My Expectations Almost Ruined My Photography

My expectations almost ruined my photography!  There, I admit it; I admit I had a problem.  As the saying goes, though, admitting to a problem is only half the battle.  The other half is taking steps to actually fix it.  But, how did I get to the point of having a problem that needed to be fixed, and how have I gone about fixing it?  Well, read on to find out. 

Several months ago, I began to notice a rather disturbing feeling about my photography.  I realized that it was becoming more and more common for me to come back from a photography outing feeling less than satisfied with the whole endeavor.  I wasn’t happy with where I had gone.  I wasn’t happy with my subjects.  I certainly wasn’t happy about the images I had made.  When I got home, my wife would ask me how I enjoyed the morning and if I got any nice pictures.  My answer to both questions was almost always a somewhat dejected-sounding “I don’t know.”

I began to feel as if I was going out simply because I felt I should and, once I got out there, I was really just going through the motions.  Let me be clear – photography is not my livelihood.  I don’t in any way rely on photography to support my family, although generating a little extra income from it would certainly be an added bonus.  Photography is my hobby, and hobbies are supposed to be fun.  But, I really wasn’t having that much fun.

The question was why.  I didn’t mind getting up at 3:00 in the morning and driving two-and-a-half hours to get to a location before the sun came up.  In fact, I was so eager to get out there that I often had difficulty sleeping the night before.  Once I was there, though, it seemed my motivation would begin to wane, and it wouldn’t be very long before I was heading home.  What was the problem; why wasn’t I having fun?

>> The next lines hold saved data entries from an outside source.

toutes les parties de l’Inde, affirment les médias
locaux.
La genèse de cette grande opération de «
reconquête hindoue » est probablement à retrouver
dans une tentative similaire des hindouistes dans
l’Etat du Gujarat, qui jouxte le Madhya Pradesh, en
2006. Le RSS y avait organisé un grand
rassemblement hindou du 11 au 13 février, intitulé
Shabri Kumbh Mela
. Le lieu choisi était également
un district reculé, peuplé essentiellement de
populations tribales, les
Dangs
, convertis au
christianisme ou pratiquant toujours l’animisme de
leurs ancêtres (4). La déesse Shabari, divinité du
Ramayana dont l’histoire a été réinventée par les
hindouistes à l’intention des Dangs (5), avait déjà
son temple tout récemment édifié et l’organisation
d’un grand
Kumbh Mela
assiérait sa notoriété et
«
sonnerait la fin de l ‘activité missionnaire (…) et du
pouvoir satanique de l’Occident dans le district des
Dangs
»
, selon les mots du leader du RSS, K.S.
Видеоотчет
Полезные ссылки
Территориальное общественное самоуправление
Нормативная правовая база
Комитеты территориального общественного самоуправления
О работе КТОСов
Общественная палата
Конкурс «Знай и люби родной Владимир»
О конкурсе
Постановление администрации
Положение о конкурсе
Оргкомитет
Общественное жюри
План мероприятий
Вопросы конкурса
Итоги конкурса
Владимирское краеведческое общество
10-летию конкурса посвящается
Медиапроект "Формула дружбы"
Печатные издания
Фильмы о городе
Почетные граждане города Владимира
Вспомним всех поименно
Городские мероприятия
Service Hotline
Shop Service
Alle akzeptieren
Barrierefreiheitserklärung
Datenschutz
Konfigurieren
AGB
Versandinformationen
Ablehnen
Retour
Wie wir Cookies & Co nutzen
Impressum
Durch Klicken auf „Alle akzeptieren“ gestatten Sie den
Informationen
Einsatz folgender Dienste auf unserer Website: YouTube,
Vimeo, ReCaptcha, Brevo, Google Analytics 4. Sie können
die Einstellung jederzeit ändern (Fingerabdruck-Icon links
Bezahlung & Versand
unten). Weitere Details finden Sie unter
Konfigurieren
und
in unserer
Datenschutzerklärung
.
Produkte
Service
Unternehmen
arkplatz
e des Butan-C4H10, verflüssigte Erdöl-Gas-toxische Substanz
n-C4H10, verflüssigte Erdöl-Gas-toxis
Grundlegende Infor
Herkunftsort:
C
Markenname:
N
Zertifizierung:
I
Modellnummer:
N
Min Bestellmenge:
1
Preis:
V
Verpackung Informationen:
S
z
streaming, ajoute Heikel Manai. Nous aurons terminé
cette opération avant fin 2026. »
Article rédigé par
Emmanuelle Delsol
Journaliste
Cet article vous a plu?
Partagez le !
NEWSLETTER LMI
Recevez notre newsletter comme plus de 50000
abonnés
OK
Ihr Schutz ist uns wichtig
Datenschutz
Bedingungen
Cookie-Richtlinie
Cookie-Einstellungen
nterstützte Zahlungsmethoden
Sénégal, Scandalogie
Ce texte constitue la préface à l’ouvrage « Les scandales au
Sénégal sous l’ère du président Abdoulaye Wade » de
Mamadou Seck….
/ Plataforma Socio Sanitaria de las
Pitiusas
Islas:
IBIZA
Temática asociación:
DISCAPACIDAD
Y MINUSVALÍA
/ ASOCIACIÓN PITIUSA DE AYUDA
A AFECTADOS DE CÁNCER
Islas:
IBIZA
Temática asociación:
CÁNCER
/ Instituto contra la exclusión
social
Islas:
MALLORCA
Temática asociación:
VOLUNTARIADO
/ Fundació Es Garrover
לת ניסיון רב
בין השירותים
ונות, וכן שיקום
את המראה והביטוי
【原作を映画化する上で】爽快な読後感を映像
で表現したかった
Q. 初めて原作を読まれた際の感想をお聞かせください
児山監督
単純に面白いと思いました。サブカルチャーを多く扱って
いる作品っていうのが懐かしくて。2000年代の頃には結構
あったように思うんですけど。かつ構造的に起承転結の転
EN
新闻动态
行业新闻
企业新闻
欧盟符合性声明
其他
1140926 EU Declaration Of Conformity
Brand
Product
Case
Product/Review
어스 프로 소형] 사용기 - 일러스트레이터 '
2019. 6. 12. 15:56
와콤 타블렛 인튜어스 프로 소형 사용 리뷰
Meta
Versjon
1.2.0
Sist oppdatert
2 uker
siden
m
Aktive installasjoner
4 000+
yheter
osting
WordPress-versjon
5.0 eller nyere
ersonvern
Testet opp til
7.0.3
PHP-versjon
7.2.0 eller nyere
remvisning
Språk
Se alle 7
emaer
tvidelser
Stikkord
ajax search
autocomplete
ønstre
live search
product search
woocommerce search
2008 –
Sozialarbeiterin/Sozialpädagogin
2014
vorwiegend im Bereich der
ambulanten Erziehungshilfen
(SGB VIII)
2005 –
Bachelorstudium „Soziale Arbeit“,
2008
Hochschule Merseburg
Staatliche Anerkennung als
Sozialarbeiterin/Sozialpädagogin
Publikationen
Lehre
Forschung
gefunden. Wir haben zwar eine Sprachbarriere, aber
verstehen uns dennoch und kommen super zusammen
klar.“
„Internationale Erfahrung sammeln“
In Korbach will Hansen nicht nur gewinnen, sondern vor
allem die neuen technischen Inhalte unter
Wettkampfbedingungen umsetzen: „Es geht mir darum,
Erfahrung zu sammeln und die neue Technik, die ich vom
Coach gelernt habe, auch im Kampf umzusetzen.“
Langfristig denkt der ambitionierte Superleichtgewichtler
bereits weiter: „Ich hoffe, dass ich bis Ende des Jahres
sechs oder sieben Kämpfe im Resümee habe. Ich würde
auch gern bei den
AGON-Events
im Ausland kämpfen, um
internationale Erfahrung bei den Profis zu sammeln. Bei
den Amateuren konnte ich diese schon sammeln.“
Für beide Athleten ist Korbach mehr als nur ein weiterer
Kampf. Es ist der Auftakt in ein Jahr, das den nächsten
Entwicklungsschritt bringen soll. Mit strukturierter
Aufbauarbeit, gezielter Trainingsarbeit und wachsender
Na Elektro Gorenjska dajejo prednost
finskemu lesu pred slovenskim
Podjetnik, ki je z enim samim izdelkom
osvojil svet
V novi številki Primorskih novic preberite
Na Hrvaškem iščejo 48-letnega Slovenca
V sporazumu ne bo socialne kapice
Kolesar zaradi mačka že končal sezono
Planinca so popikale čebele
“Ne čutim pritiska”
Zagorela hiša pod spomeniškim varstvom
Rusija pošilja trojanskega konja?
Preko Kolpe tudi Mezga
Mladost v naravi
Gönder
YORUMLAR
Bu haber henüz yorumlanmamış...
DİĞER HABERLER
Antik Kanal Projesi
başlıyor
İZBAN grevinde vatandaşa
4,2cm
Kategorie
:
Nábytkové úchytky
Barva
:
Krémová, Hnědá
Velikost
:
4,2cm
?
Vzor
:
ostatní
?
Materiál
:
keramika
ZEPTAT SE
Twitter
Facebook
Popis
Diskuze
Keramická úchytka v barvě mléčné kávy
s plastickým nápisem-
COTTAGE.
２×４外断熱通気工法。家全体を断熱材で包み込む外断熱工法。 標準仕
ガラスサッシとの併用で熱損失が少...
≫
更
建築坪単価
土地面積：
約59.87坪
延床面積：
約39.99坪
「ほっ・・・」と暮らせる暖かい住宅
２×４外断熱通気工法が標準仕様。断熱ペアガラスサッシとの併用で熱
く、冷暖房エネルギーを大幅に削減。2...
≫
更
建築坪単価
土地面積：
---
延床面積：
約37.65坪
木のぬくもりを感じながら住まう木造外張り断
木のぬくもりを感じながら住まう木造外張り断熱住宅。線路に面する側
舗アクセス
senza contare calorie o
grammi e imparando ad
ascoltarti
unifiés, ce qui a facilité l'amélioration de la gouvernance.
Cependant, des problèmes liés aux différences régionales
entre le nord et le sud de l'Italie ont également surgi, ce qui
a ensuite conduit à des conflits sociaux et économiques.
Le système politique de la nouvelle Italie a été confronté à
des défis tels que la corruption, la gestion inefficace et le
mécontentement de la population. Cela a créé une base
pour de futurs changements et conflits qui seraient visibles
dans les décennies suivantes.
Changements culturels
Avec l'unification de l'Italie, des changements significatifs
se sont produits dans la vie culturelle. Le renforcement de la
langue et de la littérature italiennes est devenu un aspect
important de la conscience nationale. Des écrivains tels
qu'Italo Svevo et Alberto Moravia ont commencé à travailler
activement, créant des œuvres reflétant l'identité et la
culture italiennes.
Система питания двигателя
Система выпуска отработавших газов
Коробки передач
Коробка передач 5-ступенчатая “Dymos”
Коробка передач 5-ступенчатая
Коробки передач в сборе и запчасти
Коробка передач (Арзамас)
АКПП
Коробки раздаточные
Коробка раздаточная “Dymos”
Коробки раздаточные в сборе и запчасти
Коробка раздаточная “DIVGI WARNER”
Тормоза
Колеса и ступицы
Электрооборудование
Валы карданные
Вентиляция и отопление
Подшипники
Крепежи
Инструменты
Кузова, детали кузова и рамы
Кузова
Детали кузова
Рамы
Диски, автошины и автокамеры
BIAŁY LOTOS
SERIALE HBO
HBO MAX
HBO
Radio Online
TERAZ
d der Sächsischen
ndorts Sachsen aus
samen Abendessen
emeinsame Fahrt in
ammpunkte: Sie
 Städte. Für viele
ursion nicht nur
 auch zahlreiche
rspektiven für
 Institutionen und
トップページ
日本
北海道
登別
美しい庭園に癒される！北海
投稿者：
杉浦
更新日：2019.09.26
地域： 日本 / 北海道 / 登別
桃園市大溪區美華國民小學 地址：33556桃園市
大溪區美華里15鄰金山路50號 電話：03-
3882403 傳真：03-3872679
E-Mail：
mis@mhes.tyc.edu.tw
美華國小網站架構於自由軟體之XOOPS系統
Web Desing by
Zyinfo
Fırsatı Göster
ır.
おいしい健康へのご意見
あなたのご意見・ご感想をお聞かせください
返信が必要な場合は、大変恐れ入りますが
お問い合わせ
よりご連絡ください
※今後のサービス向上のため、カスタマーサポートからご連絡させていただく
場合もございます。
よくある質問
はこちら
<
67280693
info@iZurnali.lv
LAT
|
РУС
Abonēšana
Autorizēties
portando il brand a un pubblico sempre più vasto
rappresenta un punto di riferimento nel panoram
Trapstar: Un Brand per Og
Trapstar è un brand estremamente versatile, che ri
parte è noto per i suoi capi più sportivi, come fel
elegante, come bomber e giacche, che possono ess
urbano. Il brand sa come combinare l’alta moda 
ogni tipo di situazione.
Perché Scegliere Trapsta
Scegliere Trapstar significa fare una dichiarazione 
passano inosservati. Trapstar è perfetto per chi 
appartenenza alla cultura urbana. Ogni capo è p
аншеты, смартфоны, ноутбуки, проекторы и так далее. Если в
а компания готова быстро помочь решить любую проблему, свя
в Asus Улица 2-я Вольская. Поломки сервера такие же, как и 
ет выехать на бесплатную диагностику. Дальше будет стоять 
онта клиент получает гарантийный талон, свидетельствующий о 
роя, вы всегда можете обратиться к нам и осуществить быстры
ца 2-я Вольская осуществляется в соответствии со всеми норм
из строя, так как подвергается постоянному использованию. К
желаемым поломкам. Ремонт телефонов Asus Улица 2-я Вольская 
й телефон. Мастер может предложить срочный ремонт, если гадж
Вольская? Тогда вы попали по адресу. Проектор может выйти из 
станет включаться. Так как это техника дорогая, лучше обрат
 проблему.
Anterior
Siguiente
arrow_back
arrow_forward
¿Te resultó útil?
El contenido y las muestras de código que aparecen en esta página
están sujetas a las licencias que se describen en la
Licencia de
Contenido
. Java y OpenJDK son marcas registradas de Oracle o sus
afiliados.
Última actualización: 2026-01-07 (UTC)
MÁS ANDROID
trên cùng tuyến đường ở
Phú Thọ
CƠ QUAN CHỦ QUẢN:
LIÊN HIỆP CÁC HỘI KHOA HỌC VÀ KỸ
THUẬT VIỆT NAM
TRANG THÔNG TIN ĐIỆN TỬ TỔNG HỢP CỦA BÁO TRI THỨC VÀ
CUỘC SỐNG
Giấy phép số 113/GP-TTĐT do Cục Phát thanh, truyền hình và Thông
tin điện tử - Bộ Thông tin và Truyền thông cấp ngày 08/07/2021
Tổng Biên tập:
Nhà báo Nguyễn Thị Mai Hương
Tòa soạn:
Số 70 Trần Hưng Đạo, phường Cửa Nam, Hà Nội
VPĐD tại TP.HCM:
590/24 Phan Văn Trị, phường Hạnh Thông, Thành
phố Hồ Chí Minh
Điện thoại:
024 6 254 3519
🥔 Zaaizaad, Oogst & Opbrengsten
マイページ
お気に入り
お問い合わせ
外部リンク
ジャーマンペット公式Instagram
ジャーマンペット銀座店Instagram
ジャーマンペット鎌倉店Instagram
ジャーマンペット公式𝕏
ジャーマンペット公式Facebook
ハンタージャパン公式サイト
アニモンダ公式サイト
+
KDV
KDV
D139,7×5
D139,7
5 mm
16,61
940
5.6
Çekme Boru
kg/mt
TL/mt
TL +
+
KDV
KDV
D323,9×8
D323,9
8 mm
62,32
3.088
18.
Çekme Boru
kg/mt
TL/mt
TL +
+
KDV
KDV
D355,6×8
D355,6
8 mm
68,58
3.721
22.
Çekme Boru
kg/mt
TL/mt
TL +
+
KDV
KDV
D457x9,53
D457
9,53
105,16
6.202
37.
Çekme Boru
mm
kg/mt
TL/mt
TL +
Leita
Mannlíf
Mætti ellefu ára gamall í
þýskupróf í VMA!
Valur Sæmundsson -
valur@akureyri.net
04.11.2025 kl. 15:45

As I reflected on this, an answer began to develop.  It was vague at first, but it soon became more definitive.  It didn’t have anything to do with where I was photographing or what I was photographing or when I was photographing.  It boiled down to my own unrealistic expectations and the pressure I was putting on myself to meet those expectations.  Simply put, I had convinced myself that not only was I supposed to create images every time I went out but they also had to be amazing.  Not only that, but if I didn’t meet that extremely high expectation, I considered the trip a failure and a waste of my time.  Now, how’s that for trying to have fun?

I decided I needed to quit letting the results determine my level of enjoyment.  In fact, I needed to quit worrying about the results at all and just start enjoying my time outdoors.  The problem was I then had to figure out how to do that.  Then, something else occurred to me.  Every time I went out, I always carried my tripod. . .literally, in my hand.  Could that simple act be unconsciously influencing me in some way?

I wasn’t sure, but I was about to find out.  When I recently purchased a new camera backpack, one of the features I was looking for was that it was big enough and sturdy enough to allow me to attach my tripod to it so I could keep my hands free.

About six weeks ago, I visited the Buffalo River with my new backpack.  I did two things when I arrived:  I strapped my tripod to the backpack, and I continually reminded myself that I was there simply to enjoy being outdoors.  Good images, if I got any, were going to be a by-product.  I came home from that trip with 20 images and processed three of them.  Normally, I would find that to be a disappointing result.  But, this time, I was not only pleased with the outcome but I also had a very enjoyable time, which is something I couldn’t claim on very many of my previous outings.

I wanted to make sure this wasn’t just a fluke, so the following week I visited Blanchard Springs.  Again, I didn’t create very many images, but I had a lot of fun just being outside even if it was far colder that morning than I had planned for.  I followed the same approach the week after when I went to Mt. Magazine State Park and then to Crowley’s Ridge State Park.  On each trip, the results were the same – I had enjoyed the time outside, created some nice images, and felt happy with how everything had gone.

But, I started to wonder if this was really a reasonable approach to my photography, or was it just the short-term effect of trying something new that would eventually wear off similar to the feeling one gets after purchasing a new camera or lens. Could it really be as “easy” as keeping my expectations from getting too high?

Then, I received a short newsletter by photographer Thomas Heaton entitled “Images Don’t Need to be Perfect & How I’m Changing My Ways.”  In the newsletter, he talked about expectations in photography, and some of his comments really struck home for me: 

“The best way to enjoy your photography is to lower your expectations. . .If you pack your bag with the goal of going for a nice walk and experimenting with a few different compositions, your expectations will always be met and more often than not, they will be exceeded. You will be a much happier photographer.”

In just a few sentences, he not only expressed exactly what my struggle was but also validated my solution to the problem.

Holding myself to high and completely unrealistic expectations almost ruined my photography. Fortunately, I was able to catch it in time before any real damage was done. But, if you ever begin to feel this way, keep Thomas’s advice in mind: go for a nice walk, keep your expectations low, and enjoy the opportunity to be outdoors.